Brief. Please say how many lines in the entries below hold the string "your", with no other words.

(Dataset entries)
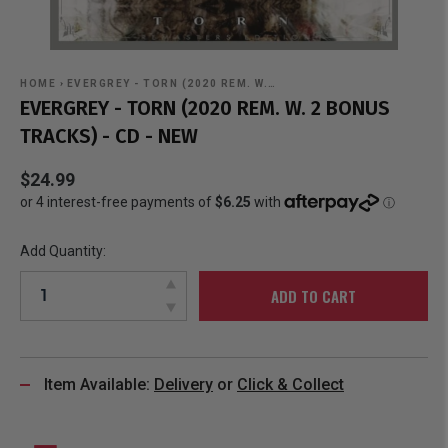
HOME
›
EVERGREY - TORN (2020 REM. W.…
EVERGREY - TORN (2020 REM. W. 2 BONUS
TRACKS) - CD - NEW
$24.99
Add Quantity:
ADD TO CART
Item Available:
Delivery
or
Click & Collect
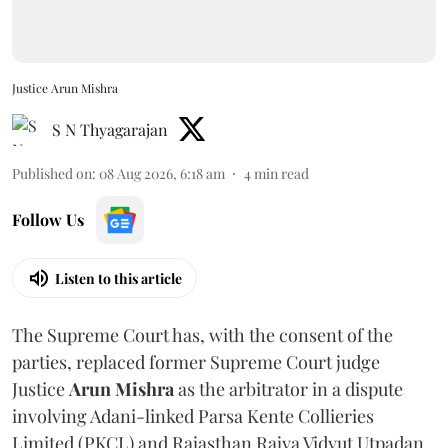
Justice Arun Mishra
S N Thyagarajan
Published on
:
08 Aug 2026, 6:18 am
4
min read
Follow Us
Listen to this article
The Supreme Court has, with the consent of the
parties, replaced former Supreme Court judge
Justice
Arun Mishra
as the arbitrator in a dispute
involving Adani-linked Parsa Kente Collieries
Limited (PKCL) and Rajasthan Rajya Vidyut Utpadan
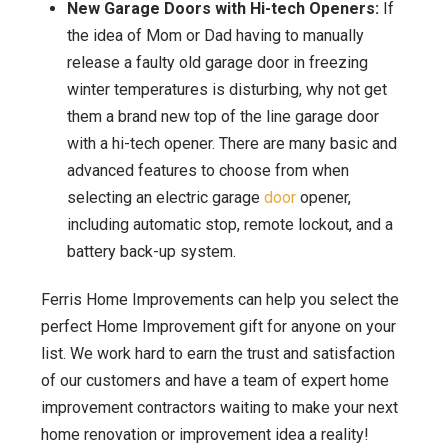
New Garage Doors with Hi-tech Openers:
If
the idea of Mom or Dad having to manually
release a faulty old garage door in freezing
winter temperatures is disturbing, why not get
them a brand new top of the line garage door
with a hi-tech opener. There are many basic and
advanced features to choose from when
selecting an electric garage
door
opener,
including automatic stop, remote lockout, and a
battery back-up system.
Ferris Home Improvements can help you select the
perfect Home Improvement gift for anyone on your
list. We work hard to earn the trust and satisfaction
of our customers and have a team of expert home
improvement contractors waiting to make your next
home renovation or improvement idea a reality!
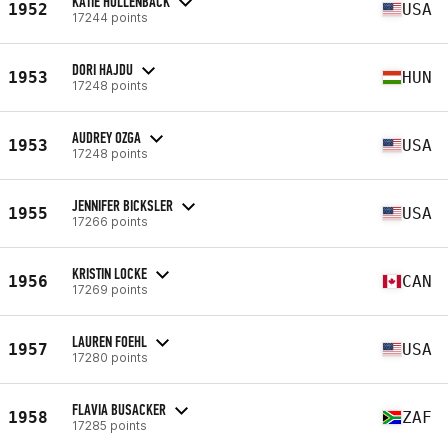
KATIE HOLLENBACK
1952
USA
17244 points
DORI HAJDU
1953
HUN
17248 points
AUDREY OZGA
1953
USA
17248 points
JENNIFER BICKSLER
1955
USA
17266 points
KRISTIN LOCKE
1956
CAN
17269 points
LAUREN FOEHL
1957
USA
17280 points
FLAVIA BUSACKER
1958
ZAF
17285 points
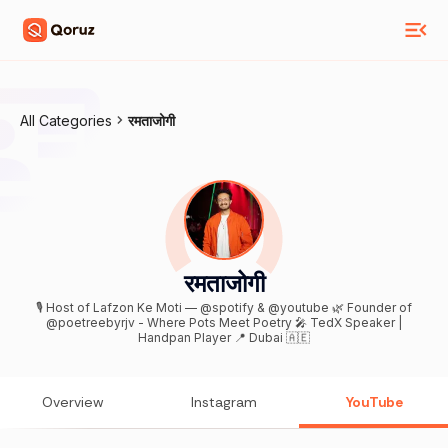
All Categories
रमताजोगी
रमताजोगी
🎙 Host of Lafzon Ke Moti — @spotify & @youtube 🌿 Founder of
@poetreebyrjv - Where Pots Meet Poetry 🎤 TedX Speaker |
Handpan Player 📍 Dubai 🇦🇪
Overview
Instagram
YouTube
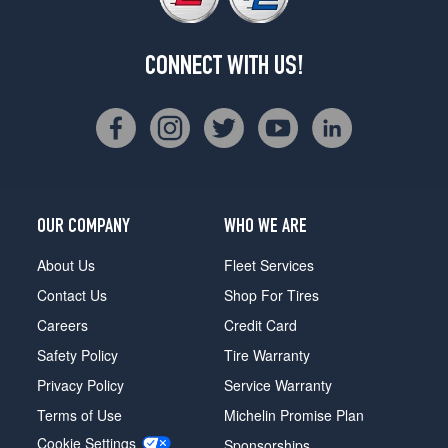
CONNECT WITH US!
OUR COMPANY
WHO WE ARE
About Us
Fleet Services
Contact Us
Shop For Tires
Careers
Credit Card
Safety Policy
Tire Warranty
Privacy Policy
Service Warranty
Terms of Use
Michelin Promise Plan
Cookie Settings
Sponsorships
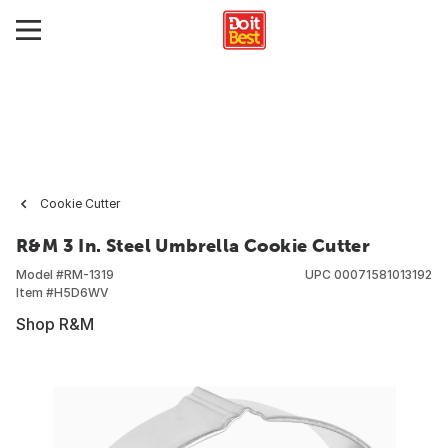
Cookie Cutter
R&M 3 In. Steel Umbrella Cookie Cutter
Model #
RM-1319
UPC
00071581013192
Item #
H5D6WV
Shop R&M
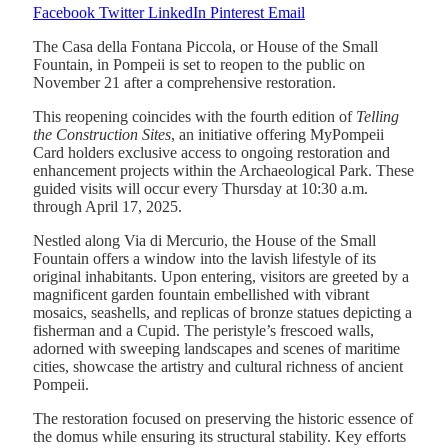
Facebook
Twitter
LinkedIn
Pinterest
Email
The Casa della Fontana Piccola, or House of the Small
Fountain, in Pompeii is set to reopen to the public on
November 21 after a comprehensive restoration.
This reopening coincides with the fourth edition of
Telling
the Construction Sites
, an initiative offering MyPompeii
Card holders exclusive access to ongoing restoration and
enhancement projects within the Archaeological Park. These
guided visits will occur every Thursday at 10:30 a.m.
through April 17, 2025.
Nestled along Via di Mercurio, the House of the Small
Fountain offers a window into the lavish lifestyle of its
original inhabitants. Upon entering, visitors are greeted by a
magnificent garden fountain embellished with vibrant
mosaics, seashells, and replicas of bronze statues depicting a
fisherman and a Cupid. The peristyle’s frescoed walls,
adorned with sweeping landscapes and scenes of maritime
cities, showcase the artistry and cultural richness of ancient
Pompeii.
The restoration focused on preserving the historic essence of
the domus while ensuring its structural stability. Key efforts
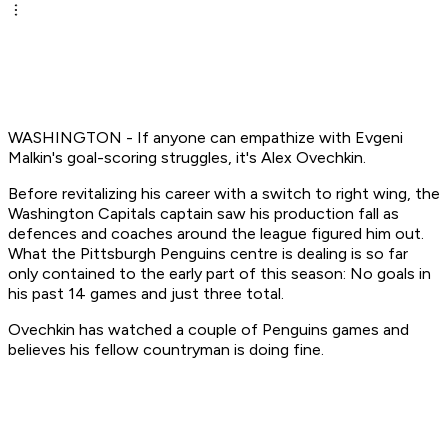
WASHINGTON - If anyone can empathize with Evgeni
Malkin's goal-scoring struggles, it's Alex Ovechkin.
Before revitalizing his career with a switch to right wing, the
Washington Capitals captain saw his production fall as
defences and coaches around the league figured him out.
What the Pittsburgh Penguins centre is dealing is so far
only contained to the early part of this season: No goals in
his past 14 games and just three total.
Ovechkin has watched a couple of Penguins games and
believes his fellow countryman is doing fine.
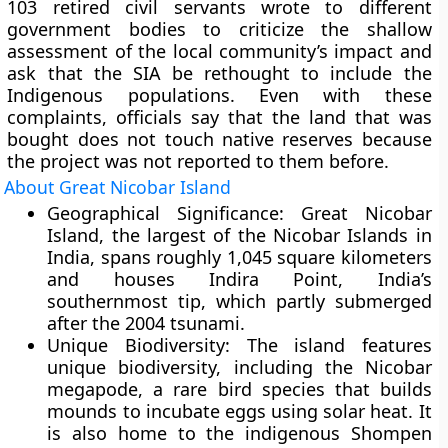
103 retired civil servants wrote to different
government bodies to criticize the shallow
assessment of the local community’s impact and
ask that the SIA be rethought to include the
Indigenous populations. Even with these
complaints, officials say that the land that was
bought does not touch native reserves because
the project was not reported to them before.
About Great Nicobar Island
Geographical Significance:
Great Nicobar
Island, the largest of the Nicobar Islands in
India, spans roughly 1,045 square kilometers
and houses Indira Point, India’s
southernmost tip, which partly submerged
after the 2004 tsunami.
Unique Biodiversity:
The island features
unique biodiversity, including the Nicobar
megapode, a rare bird species that builds
mounds to incubate eggs using solar heat. It
is also home to the indigenous Shompen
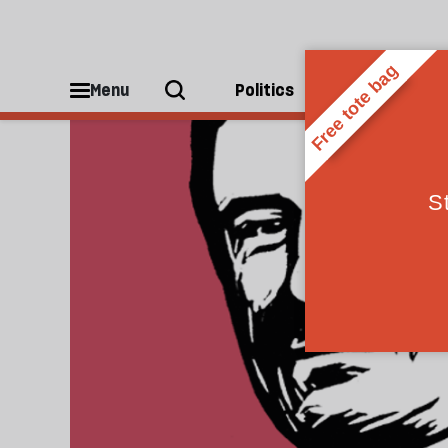
Publishing
Menu
Politics
People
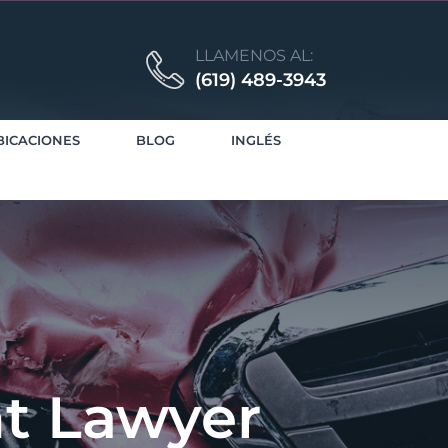
LLAMENOS AL:
(619) 489-3943
BICACIONES
BLOG
INGLÉS
nt Lawyer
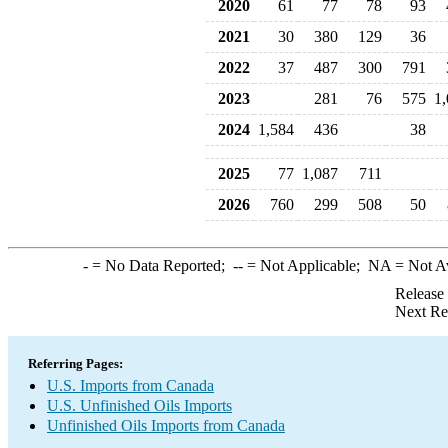
2020
61
77
78
93
2021
30
380
129
36
2022
37
487
300
791
2023
281
76
575
1
2024
1,584
436
38
2025
77
1,087
711
2026
760
299
508
50
-
= No Data Reported;
--
= Not Applicable;
NA
= Not A
Release
Next Re
Referring Pages:
U.S. Imports from Canada
U.S. Unfinished Oils Imports
Unfinished Oils Imports from Canada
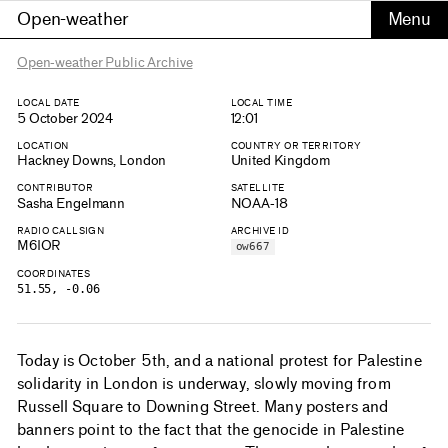
Open-weather
Open-weather Public Archive
LOCAL DATE
LOCAL TIME
5 October 2024
12:01
LOCATION
COUNTRY OR TERRITORY
Hackney Downs, London
United Kingdom
CONTRIBUTOR
SATELLITE
Sasha Engelmann
NOAA-18
RADIO CALLSIGN
ARCHIVE ID
M6IOR
ow667
COORDINATES
51.55, -0.06
Today is October 5th, and a national protest for Palestine
solidarity in London is underway, slowly moving from
Russell Square to Downing Street. Many posters and
banners point to the fact that the genocide in Palestine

Solution. 2